--- GIVEN RECORDS Enclosed Below ---

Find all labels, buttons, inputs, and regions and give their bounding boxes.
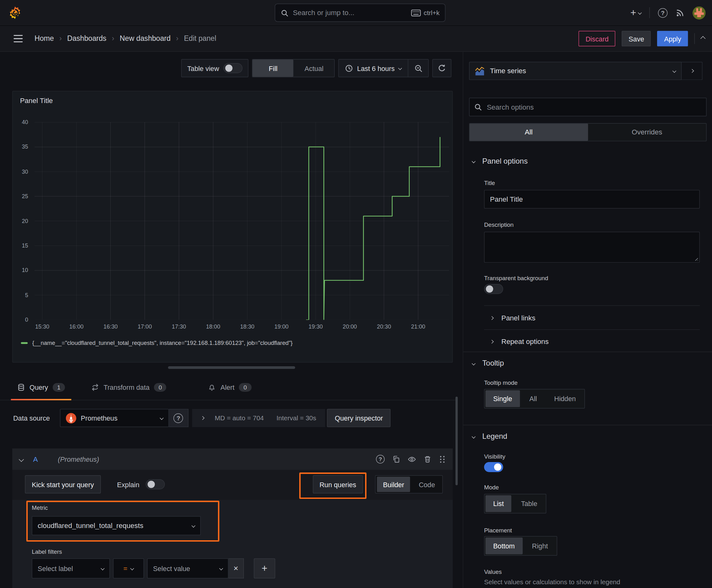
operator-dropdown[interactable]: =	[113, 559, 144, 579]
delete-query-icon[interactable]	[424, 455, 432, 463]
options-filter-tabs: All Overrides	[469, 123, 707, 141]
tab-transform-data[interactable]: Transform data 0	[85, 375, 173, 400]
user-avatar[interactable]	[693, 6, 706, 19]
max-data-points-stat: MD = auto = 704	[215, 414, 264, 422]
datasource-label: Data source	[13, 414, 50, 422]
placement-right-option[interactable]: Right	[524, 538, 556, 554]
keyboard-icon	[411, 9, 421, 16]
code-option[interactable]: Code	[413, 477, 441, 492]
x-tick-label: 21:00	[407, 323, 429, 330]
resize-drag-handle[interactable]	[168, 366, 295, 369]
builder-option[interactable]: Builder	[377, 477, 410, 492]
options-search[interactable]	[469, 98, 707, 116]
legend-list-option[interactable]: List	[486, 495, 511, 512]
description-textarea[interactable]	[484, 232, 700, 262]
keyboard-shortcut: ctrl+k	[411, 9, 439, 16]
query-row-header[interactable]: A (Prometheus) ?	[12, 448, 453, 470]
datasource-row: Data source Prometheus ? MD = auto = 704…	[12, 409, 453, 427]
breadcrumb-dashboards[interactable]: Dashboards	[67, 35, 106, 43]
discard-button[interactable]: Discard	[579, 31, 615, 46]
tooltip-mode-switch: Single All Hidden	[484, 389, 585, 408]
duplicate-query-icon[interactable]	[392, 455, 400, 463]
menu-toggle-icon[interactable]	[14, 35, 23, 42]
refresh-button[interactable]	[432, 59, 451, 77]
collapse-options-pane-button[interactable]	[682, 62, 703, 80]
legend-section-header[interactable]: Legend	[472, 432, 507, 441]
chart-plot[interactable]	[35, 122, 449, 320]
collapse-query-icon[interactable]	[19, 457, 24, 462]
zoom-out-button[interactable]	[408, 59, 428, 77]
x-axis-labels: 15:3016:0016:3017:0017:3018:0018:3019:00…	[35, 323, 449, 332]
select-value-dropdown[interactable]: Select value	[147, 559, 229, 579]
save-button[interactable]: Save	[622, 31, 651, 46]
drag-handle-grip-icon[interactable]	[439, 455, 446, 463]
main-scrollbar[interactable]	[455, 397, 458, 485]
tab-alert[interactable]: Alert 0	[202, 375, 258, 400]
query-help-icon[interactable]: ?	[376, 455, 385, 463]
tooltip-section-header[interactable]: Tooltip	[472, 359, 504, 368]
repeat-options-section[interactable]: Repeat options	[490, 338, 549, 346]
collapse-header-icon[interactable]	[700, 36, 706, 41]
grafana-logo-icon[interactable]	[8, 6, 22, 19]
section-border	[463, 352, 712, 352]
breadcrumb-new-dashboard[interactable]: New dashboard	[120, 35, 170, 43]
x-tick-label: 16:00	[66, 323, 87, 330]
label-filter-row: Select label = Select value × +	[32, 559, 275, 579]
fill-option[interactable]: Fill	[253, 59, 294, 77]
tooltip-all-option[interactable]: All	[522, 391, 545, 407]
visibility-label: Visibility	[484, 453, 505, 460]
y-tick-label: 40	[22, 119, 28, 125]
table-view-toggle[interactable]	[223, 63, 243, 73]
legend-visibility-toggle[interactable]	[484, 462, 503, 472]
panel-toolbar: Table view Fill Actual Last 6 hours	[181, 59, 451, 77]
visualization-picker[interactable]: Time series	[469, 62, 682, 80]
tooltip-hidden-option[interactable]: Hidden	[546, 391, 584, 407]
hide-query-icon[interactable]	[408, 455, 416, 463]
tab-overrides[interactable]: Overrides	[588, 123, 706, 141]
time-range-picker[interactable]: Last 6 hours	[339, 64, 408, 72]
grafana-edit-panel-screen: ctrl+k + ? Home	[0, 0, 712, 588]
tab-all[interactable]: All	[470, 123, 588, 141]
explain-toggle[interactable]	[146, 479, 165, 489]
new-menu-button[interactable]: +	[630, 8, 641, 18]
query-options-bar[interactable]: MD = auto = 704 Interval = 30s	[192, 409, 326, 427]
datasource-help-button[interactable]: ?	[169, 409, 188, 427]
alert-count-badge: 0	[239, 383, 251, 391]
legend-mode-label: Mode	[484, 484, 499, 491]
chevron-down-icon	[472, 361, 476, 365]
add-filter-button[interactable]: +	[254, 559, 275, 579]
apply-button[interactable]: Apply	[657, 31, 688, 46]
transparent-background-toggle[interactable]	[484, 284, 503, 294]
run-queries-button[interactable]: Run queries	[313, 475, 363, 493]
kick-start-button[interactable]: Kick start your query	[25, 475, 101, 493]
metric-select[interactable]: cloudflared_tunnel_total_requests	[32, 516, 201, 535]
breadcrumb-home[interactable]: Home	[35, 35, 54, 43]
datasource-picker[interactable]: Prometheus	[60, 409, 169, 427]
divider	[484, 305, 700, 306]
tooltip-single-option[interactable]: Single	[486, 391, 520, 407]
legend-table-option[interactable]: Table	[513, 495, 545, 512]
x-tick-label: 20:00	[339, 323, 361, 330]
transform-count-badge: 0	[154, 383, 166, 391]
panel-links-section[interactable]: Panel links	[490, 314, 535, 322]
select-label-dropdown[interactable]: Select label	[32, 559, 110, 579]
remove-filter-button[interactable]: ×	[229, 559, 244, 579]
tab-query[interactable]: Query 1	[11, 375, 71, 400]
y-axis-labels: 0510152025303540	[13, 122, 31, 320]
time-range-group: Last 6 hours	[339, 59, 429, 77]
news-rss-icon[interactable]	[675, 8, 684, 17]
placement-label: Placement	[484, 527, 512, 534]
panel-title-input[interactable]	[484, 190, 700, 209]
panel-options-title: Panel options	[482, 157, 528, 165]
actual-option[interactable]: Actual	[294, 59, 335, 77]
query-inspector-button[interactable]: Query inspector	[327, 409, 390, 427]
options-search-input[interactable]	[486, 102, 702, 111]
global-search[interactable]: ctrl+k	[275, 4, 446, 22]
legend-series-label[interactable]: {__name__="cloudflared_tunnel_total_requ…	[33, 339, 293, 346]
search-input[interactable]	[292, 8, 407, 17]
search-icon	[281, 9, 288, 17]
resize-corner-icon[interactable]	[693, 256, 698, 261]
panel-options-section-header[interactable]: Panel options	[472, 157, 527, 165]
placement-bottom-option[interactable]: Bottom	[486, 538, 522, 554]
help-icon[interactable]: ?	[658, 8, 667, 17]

--- End of Enclosed GIVEN RECORDS ---
--- GIVEN RECORDS Enclosed Below ---

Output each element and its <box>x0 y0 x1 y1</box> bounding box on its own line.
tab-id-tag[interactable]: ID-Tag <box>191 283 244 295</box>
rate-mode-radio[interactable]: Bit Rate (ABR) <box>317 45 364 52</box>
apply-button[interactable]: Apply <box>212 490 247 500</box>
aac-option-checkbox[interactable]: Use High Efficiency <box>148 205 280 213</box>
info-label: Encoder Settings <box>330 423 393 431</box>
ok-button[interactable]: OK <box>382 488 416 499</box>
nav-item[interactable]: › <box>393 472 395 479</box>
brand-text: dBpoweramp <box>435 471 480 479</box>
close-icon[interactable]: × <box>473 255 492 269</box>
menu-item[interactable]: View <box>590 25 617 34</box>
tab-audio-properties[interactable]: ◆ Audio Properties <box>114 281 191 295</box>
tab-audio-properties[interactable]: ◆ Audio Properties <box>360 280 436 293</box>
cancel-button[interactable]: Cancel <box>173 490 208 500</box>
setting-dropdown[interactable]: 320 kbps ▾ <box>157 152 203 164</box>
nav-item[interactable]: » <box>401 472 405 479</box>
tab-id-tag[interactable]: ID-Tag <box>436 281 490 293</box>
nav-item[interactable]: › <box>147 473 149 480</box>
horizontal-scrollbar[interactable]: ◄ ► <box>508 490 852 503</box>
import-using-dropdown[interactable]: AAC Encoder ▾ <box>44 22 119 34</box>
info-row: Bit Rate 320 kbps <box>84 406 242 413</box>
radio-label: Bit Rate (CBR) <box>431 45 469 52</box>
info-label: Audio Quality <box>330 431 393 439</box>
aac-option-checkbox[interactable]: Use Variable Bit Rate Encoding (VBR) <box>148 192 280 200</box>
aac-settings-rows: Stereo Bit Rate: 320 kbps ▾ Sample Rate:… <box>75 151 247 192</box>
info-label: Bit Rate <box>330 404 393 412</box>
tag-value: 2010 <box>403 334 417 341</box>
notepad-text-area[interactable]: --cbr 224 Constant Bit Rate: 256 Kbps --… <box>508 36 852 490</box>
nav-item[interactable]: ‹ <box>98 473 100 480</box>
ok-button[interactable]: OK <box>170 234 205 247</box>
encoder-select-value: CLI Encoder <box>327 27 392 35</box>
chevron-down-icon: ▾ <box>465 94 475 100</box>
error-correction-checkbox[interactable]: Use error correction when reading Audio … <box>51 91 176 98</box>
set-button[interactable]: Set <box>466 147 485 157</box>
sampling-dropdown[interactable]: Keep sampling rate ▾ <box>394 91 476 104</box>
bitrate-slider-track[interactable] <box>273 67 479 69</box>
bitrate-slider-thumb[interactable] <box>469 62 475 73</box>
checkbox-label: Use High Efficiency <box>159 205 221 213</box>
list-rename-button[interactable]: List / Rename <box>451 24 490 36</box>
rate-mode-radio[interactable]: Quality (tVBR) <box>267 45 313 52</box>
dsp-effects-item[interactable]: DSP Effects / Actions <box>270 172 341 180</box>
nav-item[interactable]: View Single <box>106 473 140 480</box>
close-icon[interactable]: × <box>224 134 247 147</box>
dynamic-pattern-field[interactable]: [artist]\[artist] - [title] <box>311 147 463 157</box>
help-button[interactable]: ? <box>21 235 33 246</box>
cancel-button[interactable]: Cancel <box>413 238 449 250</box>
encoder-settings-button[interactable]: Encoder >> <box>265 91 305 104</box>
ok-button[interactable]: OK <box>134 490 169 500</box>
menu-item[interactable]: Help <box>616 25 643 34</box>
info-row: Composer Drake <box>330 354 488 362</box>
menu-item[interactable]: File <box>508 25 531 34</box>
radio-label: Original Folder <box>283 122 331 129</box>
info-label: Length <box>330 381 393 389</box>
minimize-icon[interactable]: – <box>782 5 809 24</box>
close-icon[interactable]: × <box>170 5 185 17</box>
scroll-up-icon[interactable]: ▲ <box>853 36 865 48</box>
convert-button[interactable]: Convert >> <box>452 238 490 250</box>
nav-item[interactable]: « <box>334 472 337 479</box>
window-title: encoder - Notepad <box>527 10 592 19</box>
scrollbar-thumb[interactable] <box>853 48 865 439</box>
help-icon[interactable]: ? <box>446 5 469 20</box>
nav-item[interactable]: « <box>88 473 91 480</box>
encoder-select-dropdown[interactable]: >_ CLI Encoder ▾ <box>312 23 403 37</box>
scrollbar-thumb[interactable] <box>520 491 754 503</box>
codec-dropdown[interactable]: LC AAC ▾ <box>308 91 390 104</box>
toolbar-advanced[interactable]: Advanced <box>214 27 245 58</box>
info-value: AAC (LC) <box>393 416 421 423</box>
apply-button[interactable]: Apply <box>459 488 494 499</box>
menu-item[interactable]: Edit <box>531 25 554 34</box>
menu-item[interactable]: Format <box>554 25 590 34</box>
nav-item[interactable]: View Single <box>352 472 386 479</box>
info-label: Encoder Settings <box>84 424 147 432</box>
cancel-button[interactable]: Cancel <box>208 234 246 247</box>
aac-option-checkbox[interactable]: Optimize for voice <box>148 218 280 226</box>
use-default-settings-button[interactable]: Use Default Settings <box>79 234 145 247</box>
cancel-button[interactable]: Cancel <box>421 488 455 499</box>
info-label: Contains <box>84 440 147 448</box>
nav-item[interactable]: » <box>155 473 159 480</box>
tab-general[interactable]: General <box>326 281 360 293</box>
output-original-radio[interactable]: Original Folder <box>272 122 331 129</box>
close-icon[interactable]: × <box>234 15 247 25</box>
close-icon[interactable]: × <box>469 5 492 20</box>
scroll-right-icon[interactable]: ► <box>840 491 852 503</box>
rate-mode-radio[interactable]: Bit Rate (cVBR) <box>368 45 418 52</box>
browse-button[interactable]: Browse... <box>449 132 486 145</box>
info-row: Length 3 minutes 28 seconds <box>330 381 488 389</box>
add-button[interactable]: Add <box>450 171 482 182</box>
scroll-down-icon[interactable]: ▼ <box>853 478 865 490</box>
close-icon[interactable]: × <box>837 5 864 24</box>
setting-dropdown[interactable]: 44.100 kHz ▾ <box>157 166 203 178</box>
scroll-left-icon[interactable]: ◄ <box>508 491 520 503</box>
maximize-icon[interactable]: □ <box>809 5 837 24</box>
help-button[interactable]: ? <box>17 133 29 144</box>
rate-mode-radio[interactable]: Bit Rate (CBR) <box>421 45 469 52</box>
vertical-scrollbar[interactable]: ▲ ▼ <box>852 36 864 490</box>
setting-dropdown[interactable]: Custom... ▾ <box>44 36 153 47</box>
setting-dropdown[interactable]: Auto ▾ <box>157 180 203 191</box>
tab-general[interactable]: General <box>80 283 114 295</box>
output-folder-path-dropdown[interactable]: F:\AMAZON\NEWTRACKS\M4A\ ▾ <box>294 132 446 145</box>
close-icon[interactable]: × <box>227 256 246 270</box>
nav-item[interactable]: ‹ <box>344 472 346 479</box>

--- End of Enclosed GIVEN RECORDS ---

## [ABOUT THIS TASK]
Check every line above for the word "drag" and copy those that have it.

## [RESPONSE]
resize-drag-handle[interactable]	[168, 366, 295, 369]
drag-handle-grip-icon[interactable]	[439, 455, 446, 463]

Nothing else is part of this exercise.